In Designing New Drugs, Tightening the Chemical Ties that Bind Can Lead to Lower Dosages and Fewer Unwanted Side-effects
Many medications work by binding tightly to a protein and disrupting its normal function, including those that prevent transplanted organs from being rejected, keep HIV infections in check, and even stimulate nerve regrowth in spinal cord injuries. At Yale University, chemists are putting that fact to good use to help design more effective pharmaceuticals with the help of computers.
“Stronger chemical binding generally leads to a more effective drug that can be given in lower dosages, thus reducing unwanted side-effects,” says Yale chemistry professor William L. Jorgensen, who specializes in tweaking chemical compounds to tighten their ties to target proteins. Using sophisticated computer graphics and his knowledge of the three-dimensional structure of protein molecules, Jorgensen consults with major pharmaceutical firms regarding new methods of rational drug design.
“Historically, drug development has been largely trial and error. To improve a drug meant making a very large number of modified compounds and laboriously testing each one,” Jorgensen said. “Part of the hope with rational drug design and computers is to narrow the search, to pinpoint the modifications that will work best.”
The Yale chemist begins with a three-dimensional picture of a drug bound to its protein target – usually generated through a process called X-ray crystallography – then modifies the compound and computes how the changes affect the drug’s binding ability. The 3-D structures of hundreds of key human proteins have been solved in recent years, many of them by Yale scientists, making rational drug design possible.

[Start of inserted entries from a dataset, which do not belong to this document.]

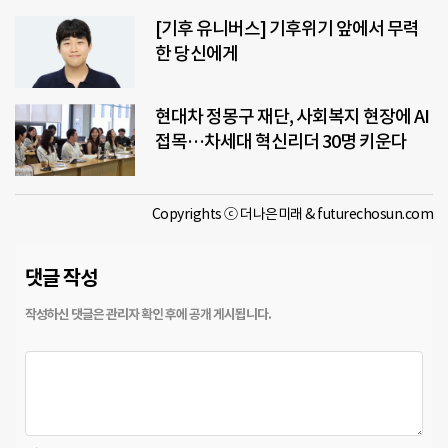
[기후 유니버스] 기후위기 앞에서 무력
한 당신에게
현대차 정몽구 재단, 사회복지 현장에 AI
접목…차세대 혁신리더 30명 키운다
Copyrights ⓒ 더나은미래 & futurechosun.com
댓글 작성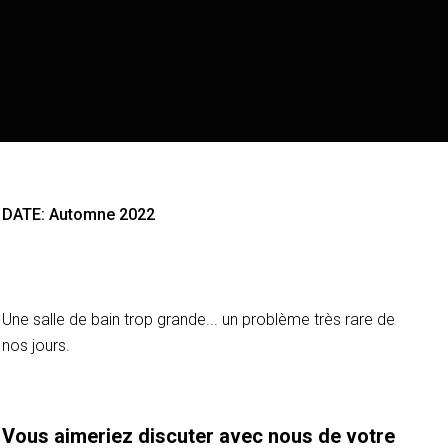
DATE: Automne 2022
Une salle de bain trop grande... un problème très rare de
nos jours.
Vous aimeriez discuter avec nous de votre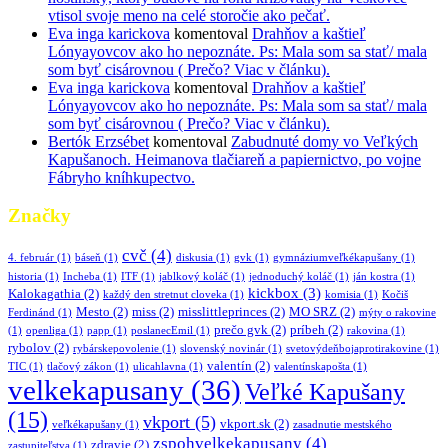
vtisol svoje meno na celé storočie ako pečať.
Eva inga karickova
komentoval
Drahňov a kaštieľ
Lónyayovcov ako ho nepoznáte. Ps: Mala som sa stať/ mala
som byť cisárovnou ( Prečo? Viac v článku).
Eva inga karickova
komentoval
Drahňov a kaštieľ
Lónyayovcov ako ho nepoznáte. Ps: Mala som sa stať/ mala
som byť cisárovnou ( Prečo? Viac v článku).
Bertók Erzsébet
komentoval
Zabudnuté domy vo Veľkých
Kapušanoch. Heimanova tlačiareň a papiernictvo, po vojne
Fábryho kníhkupectvo.
Značky
cvč
(4)
4. február
(1)
báseň
(1)
diskusia
(1)
gvk
(1)
gymnáziumveľkékapušany
(1)
historia
(1)
Incheba
(1)
ITF
(1)
jablkový koláč
(1)
jednoduchý koláč
(1)
ján kostra
(1)
kickbox
(3)
Kalokagathia
(2)
každý den stretnut cloveka
(1)
komisia
(1)
Kočiš
Mesto
(2)
miss
(2)
misslittleprinces
(2)
MO SRZ
(2)
Ferdinánd
(1)
mýty o rakovine
prečo gvk
(2)
príbeh
(2)
(1)
openliga
(1)
papp
(1)
poslanecEmil
(1)
rakovina
(1)
rybolov
(2)
rybárskepovolenie
(1)
slovenský novinár
(1)
svetovýdeňbojaprotirakovine
(1)
valentín
(2)
TIC
(1)
tlačový zákon
(1)
ulicahlavna
(1)
valentínskapošta
(1)
velkekapusany
(36)
Veľké Kapušany
(15)
vkport
(5)
vkport.sk
(2)
veľkékapušany
(1)
zasadnutie mestského
zspohvelkekapusany
(4)
zdravie
(2)
zastupiteľstva
(1)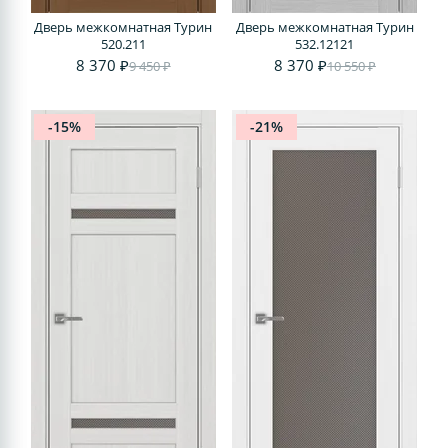
Дверь межкомнатная Турин
Дверь межкомнатная Турин
520.211
532.12121
8 370 ₽
8 370 ₽
9 450 ₽
10 550 ₽
-15%
-21%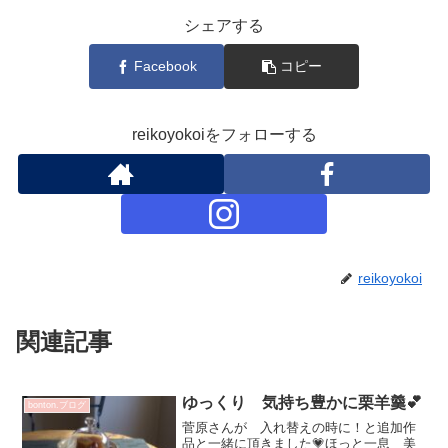
シェアする
Facebook
コピー
reikoyokoiをフォローする
reikoyokoi
関連記事
ゆっくり 気持ち豊かに栗羊羹💕
bonton.ブログ
菅原さんが 入れ替えの時に！と追加作
品と一緒に頂きました💗ほっと一息 美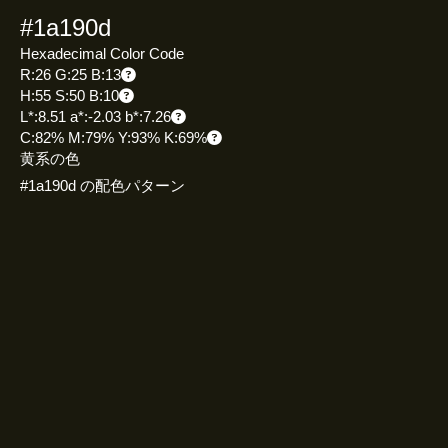
#1a190d
Hexadecimal Color Code
R:26 G:25 B:13
H:55 S:50 B:10
L*:8.51 a*:-2.03 b*:7.26
C:82% M:79% Y:93% K:69%
黄系の色
#1a190d の配色パターン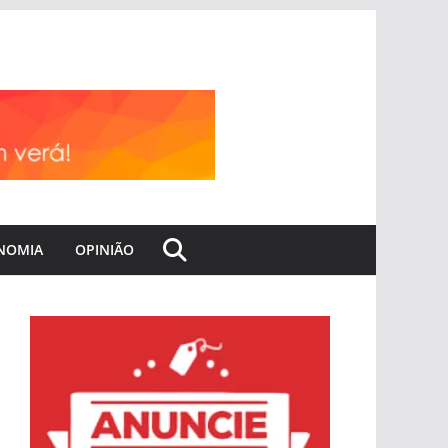
NOMIA
OPINIÃO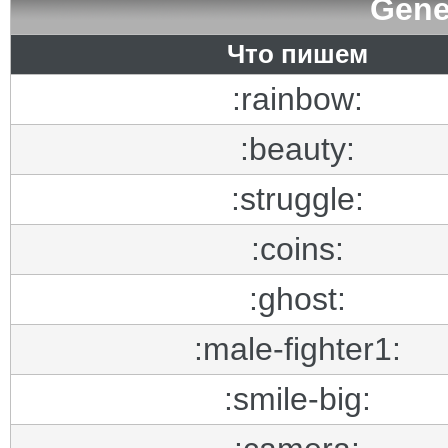
Gene
Что пишем
:rainbow:
:beauty:
:struggle:
:coins:
:ghost:
:male-fighter1:
:smile-big: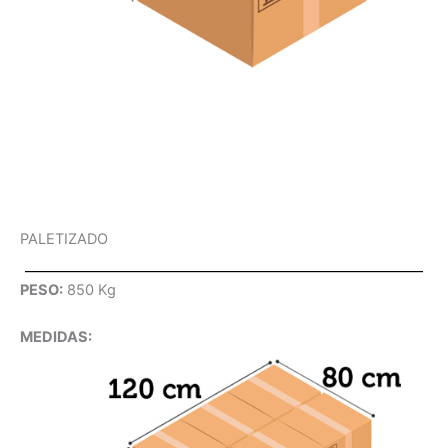
PALETIZADO
PESO:
850 Kg
MEDIDAS: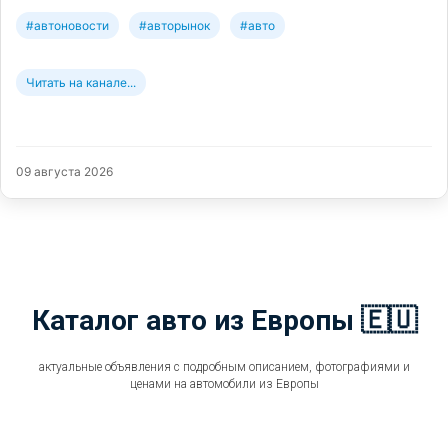
#автоновости
#авторынок
#авто
Читать на канале...
09 августа 2026
Каталог авто из Европы 🇪🇺
актуальные объявления с подробным описанием, фотографиями и
ценами на автомобили из Европы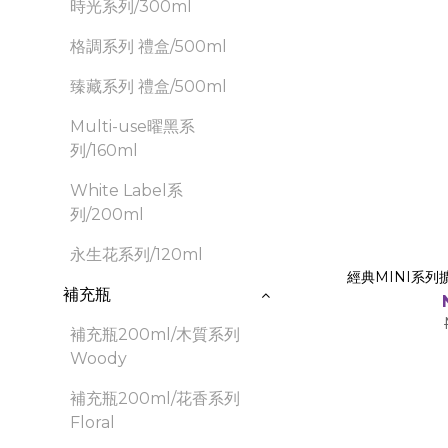
時光系列/300ml
格調系列 禮盒/500ml
臻藏系列 禮盒/500ml
Multi-use曜黑系
列/160ml
White Label系
列/200ml
永生花系列/120ml
補充瓶
補充瓶200ml/木質系列
Woody
補充瓶200ml/花香系列
Floral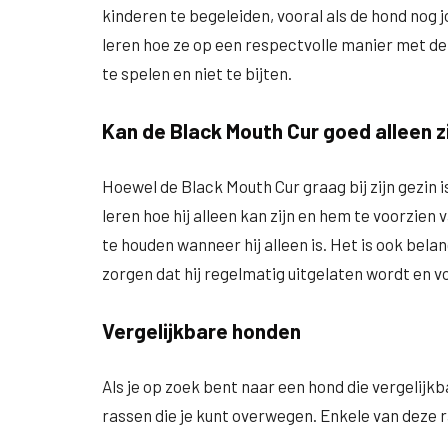
kinderen te begeleiden, vooral als de hond nog j
leren hoe ze op een respectvolle manier met d
te spelen en niet te bijten.
Kan de Black Mouth Cur goed alleen z
Hoewel de Black Mouth Cur graag bij zijn gezin is
leren hoe hij alleen kan zijn en hem te voorzien
te houden wanneer hij alleen is. Het is ook belan
zorgen dat hij regelmatig uitgelaten wordt en v
Vergelijkbare honden
Als je op zoek bent naar een hond die vergelijkb
rassen die je kunt overwegen. Enkele van deze r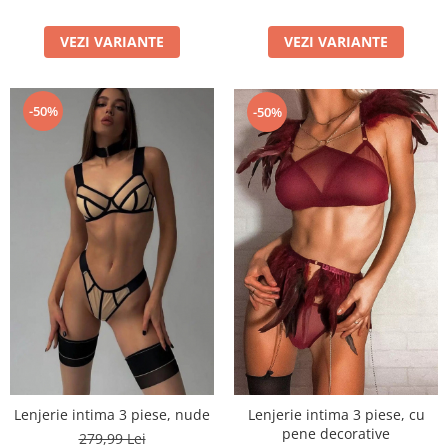
VEZI VARIANTE
VEZI VARIANTE
-50%
-50%
Lenjerie intima 3 piese, cu
Lenjerie intima 3 piese, nude
pene decorative
279,99 Lei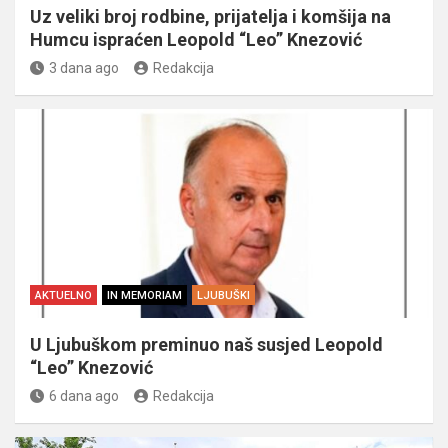
Uz veliki broj rodbine, prijatelja i komšija na
Humcu ispraćen Leopold “Leo” Knezović
3 dana ago
Redakcija
AKTUELNO
IN MEMORIAM
LJUBUŠKI
U Ljubuškom preminuo naš susjed Leopold
“Leo” Knezović
6 dana ago
Redakcija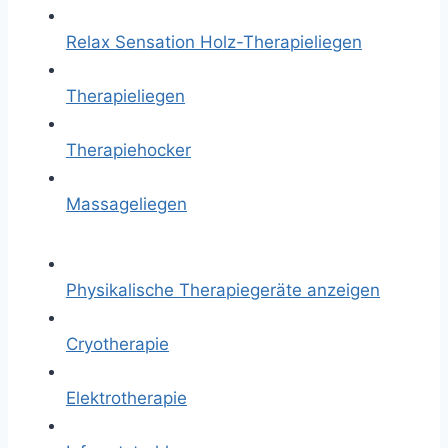
Relax Sensation Holz-Therapieliegen
Therapieliegen
Therapiehocker
Massageliegen
Physikalische Therapiegeräte anzeigen
Cryotherapie
Elektrotherapie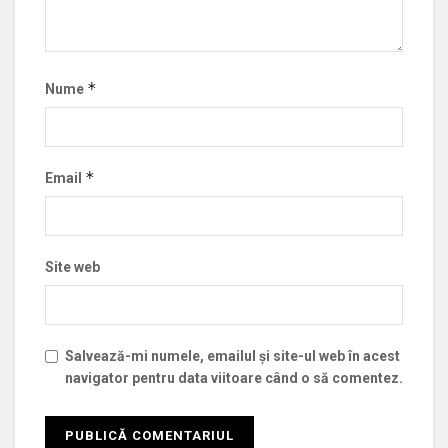
*
Nume
*
Email
Site web
Salvează-mi numele, emailul și site-ul web în acest
navigator pentru data viitoare când o să comentez.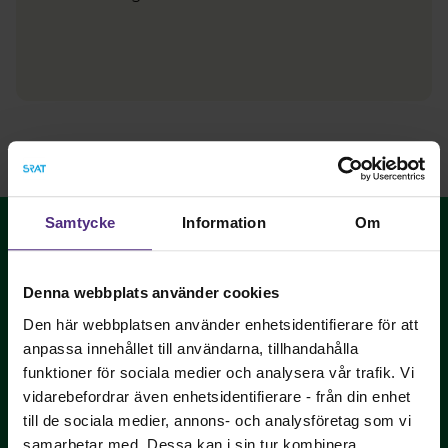
Samtycke
Information
Om
Denna webbplats använder cookies
Den här webbplatsen använder enhetsidentifierare för att
anpassa innehållet till användarna, tillhandahålla
Sveriges Tandhygienistförening - vi påverkar
yrkets utveckling och tandhygienistens villkor!
funktioner för sociala medier och analysera vår trafik. Vi
vidarebefordrar även enhetsidentifierare - från din enhet
Bli medlem
till de sociala medier, annons- och analysföretag som vi
samarbetar med. Dessa kan i sin tur kombinera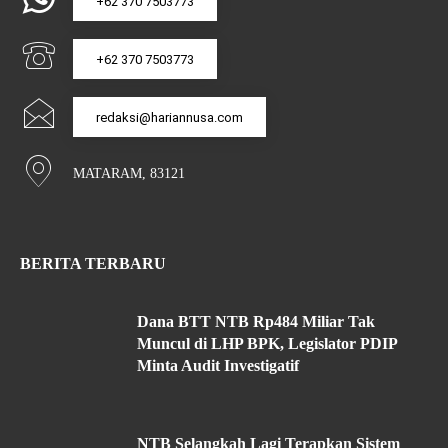
+62 370 7503773
+62 370 7503773
redaksi@hariannusa.com
MATARAM, 83121
BERITA TERBARU
Dana BTT NTB Rp484 Miliar Tak
Muncul di LHP BPK, Legislator PDIP
Minta Audit Investigatif
NTB Selangkah Lagi Terapkan Sistem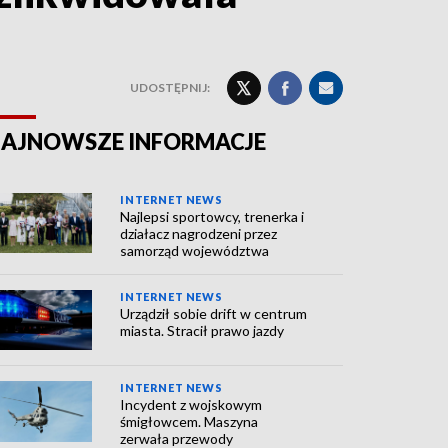
UDOSTĘPNIJ:
AJNOWSZE INFORMACJE
INTERNET NEWS
Najlepsi sportowcy, trenerka i
działacz nagrodzeni przez
samorząd województwa
INTERNET NEWS
Urządził sobie drift w centrum
miasta. Stracił prawo jazdy
INTERNET NEWS
Incydent z wojskowym
śmigłowcem. Maszyna
zerwała przewody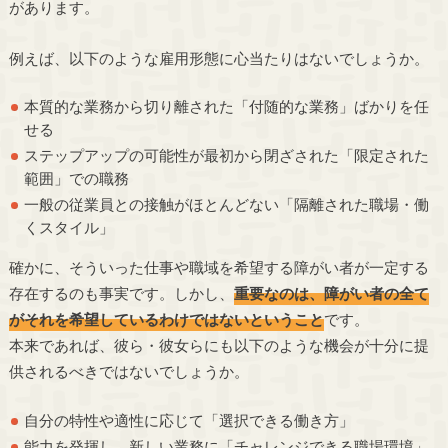
があります。
例えば、以下のような雇用形態に心当たりはないでしょうか。
本質的な業務から切り離された「付随的な業務」ばかりを任
せる
ステップアップの可能性が最初から閉ざされた「限定された
範囲」での職務
一般の従業員との接触がほとんどない「隔離された職場・働
くスタイル」
確かに、そういった仕事や職域を希望する障がい者が一定する
存在するのも事実です。しかし、
重要なのは、障がい者の全て
がそれを希望しているわけではないということ
です。
本来であれば、彼ら・彼女らにも以下のような機会が十分に提
供されるべきではないでしょうか。
自分の特性や適性に応じて「選択できる働き方」
能力を発揮し、新しい業務に「チャレンジできる職場環境」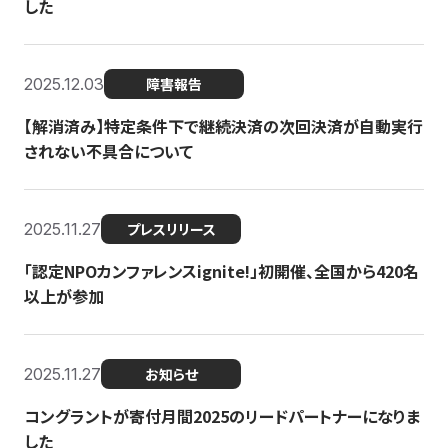
した
2025.12.03
障害報告
【解消済み】特定条件下で継続決済の次回決済が自動実行
されない不具合について
2025.11.27
プレスリリース
「認定NPOカンファレンスignite!」初開催、全国から420名
以上が参加
2025.11.27
お知らせ
コングラントが寄付月間2025のリードパートナーになりま
した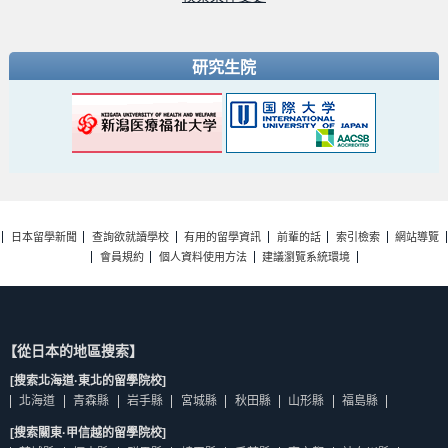
研究生院
日本留學新聞
查詢欲就讀學校
有用的留學資訊
前輩的話
索引檢索
網站導覽
會員規約
個人資料使用方法
建議瀏覽系統環境
【從日本的地區搜索】
[搜索北海道·東北的留學院校]
北海道
青森縣
岩手縣
宮城縣
秋田縣
山形縣
福島縣
[搜索關東·甲信越的留學院校]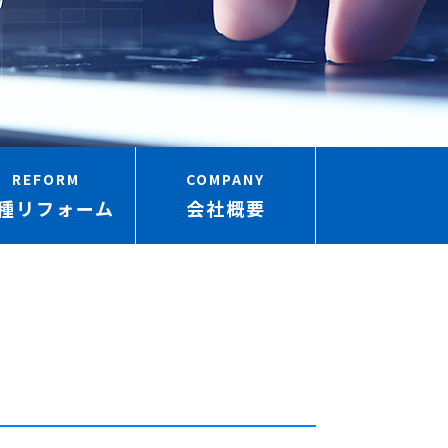
REFORM
COMPANY
種リフォーム
会社概要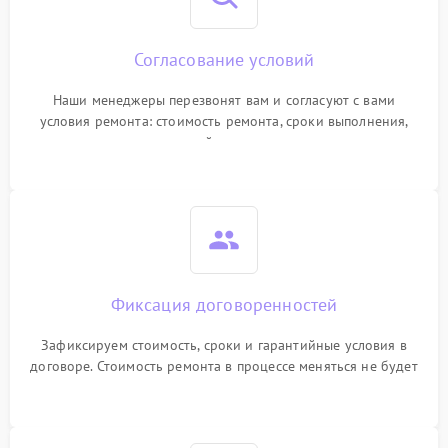
Согласование условий
Наши менеджеры перезвонят вам и согласуют с вами
условия ремонта: стоимость ремонта, сроки выполнения,
гарантийные условия
Фиксация договоренностей
Зафиксируем стоимость, сроки и гарантийные условия в
договоре. Стоимость ремонта в процессе меняться не будет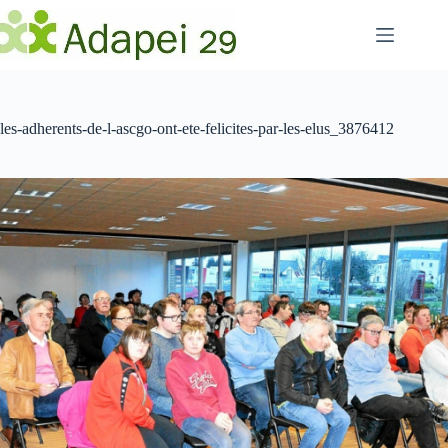
Passer
au
contenu
les-adherents-de-l-ascgo-ont-ete-felicites-par-les-elus_3876412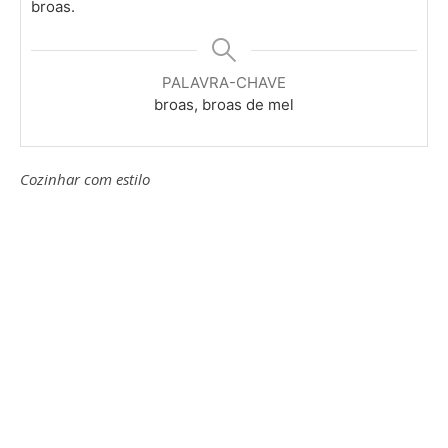
broas.
PALAVRA-CHAVE
broas, broas de mel
Cozinhar com estilo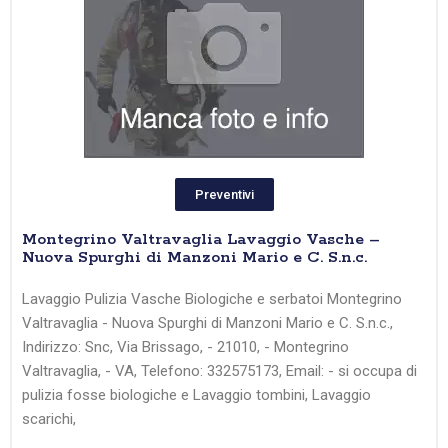
Preventivi
Montegrino Valtravaglia Lavaggio Vasche –
Nuova Spurghi di Manzoni Mario e C. S.n.c.
Lavaggio Pulizia Vasche Biologiche e serbatoi Montegrino
Valtravaglia - Nuova Spurghi di Manzoni Mario e C. S.n.c.,
Indirizzo: Snc, Via Brissago, - 21010, - Montegrino
Valtravaglia, - VA, Telefono: 332575173, Email: - si occupa di
pulizia fosse biologiche e Lavaggio tombini, Lavaggio
scarichi,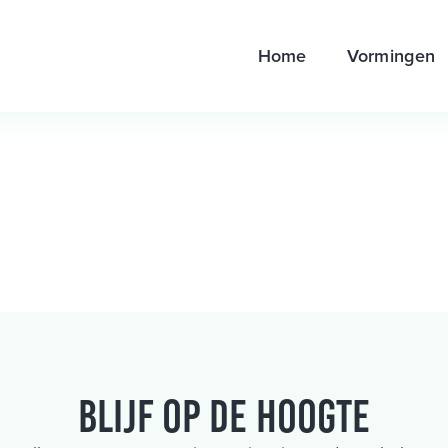
Home
Vormingen
Blijf op de hoogte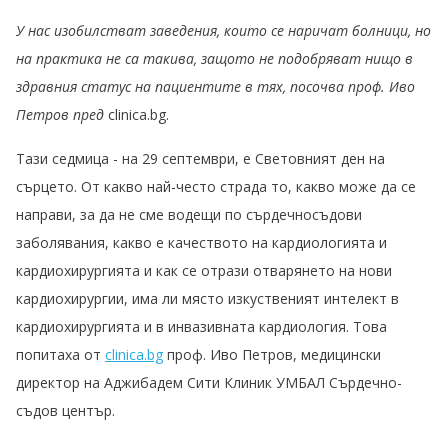
У нас изобилстват заведения, които се наричат болници, но
на практика не са такива, защото не подобряват нищо в
здравния статус на пациентите в тях, посочва проф. Иво
Петров пред
clinica.bg.
Тази седмица - на 29 септември, е Световният ден на
сърцето. От какво най-често страда то, какво може да се
направи, за да не сме водещи по сърдечносъдови
заболявания, какво е качеството на кардиологията и
кардиохирургията и как се отрази отварянето на нови
кардиохирургии, има ли място изкуственият интелект в
кардиохирургията и в инвазивната кардиология. Това
попитаха от
clinica.bg
проф. Иво Петров, медицински
директор на Аджибадем Сити Клиник УМБАЛ Сърдечно-
съдов център.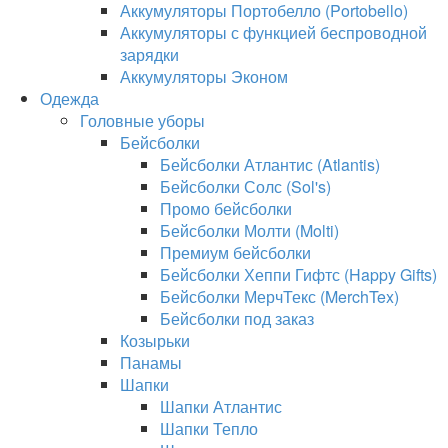
Аккумуляторы Портобелло (Portobello)
Аккумуляторы с функцией беспроводной
зарядки
Аккумуляторы Эконом
Одежда
Головные уборы
Бейсболки
Бейсболки Атлантис (Atlantis)
Бейсболки Солс (Sol's)
Промо бейсболки
Бейсболки Молти (Molti)
Премиум бейсболки
Бейсболки Хеппи Гифтс (Happy Gifts)
Бейсболки МерчТекс (MerchTex)
Бейсболки под заказ
Козырьки
Панамы
Шапки
Шапки Атлантис
Шапки Тепло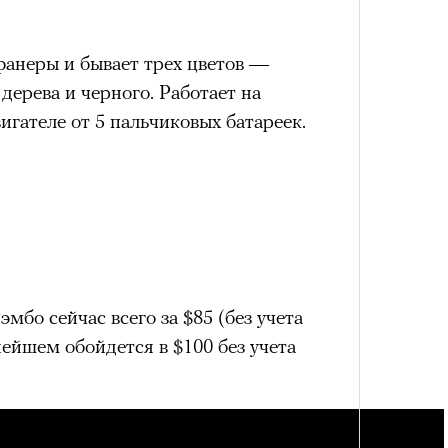
нни Лиатар и Жереми
фанеры и бывает трех цветов —
дерева и черного. Работает на
Лока
гателе от 5 пальчиковых батареек.
бассе
ом на политическую актуальность —
пуст
е Пьяццы Гранде
ма «Зеленые глаза» (Les Yeux
 Фанни Лиатар и Жереми Труиля.
рин» — отнюдь не байопик первого
а сноса многоквартирного
аине, которому было присвоено его
мбо сейчас всего за $85 (без учета
нейшем обойдется в $100 без учета
рину» в оригинальности: мы уже
игрантских семей (даже
и в кому. В этом случае проблема со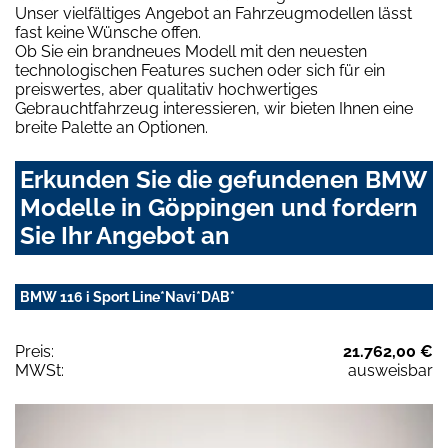
Unser vielfältiges Angebot an Fahrzeugmodellen lässt
fast keine Wünsche offen.
Ob Sie ein brandneues Modell mit den neuesten
technologischen Features suchen oder sich für ein
preiswertes, aber qualitativ hochwertiges
Gebrauchtfahrzeug interessieren, wir bieten Ihnen eine
breite Palette an Optionen.
Erkunden Sie die gefundenen BMW
Modelle in Göppingen und fordern
Sie Ihr Angebot an
BMW 116 i Sport Line*Navi*DAB*
Preis:
21.762,00 €
MWSt:
ausweisbar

Jorgensen also has developed widely used computer programs, such as BOSS and CAMEO, that enable scientists to model complex organic solutions and predict the products of chemical reactions, if given the starting materials and conditions. In recognition of his contributions in this field, he will receive the 1998 Award for Computers in Chemical and Pharmaceutical Research on March 31 at the annual meeting of the American Chemical Society (ACS) in Dallas. The prize is sponsored by IBM North America, Scientific & Technical Systems & Solutions.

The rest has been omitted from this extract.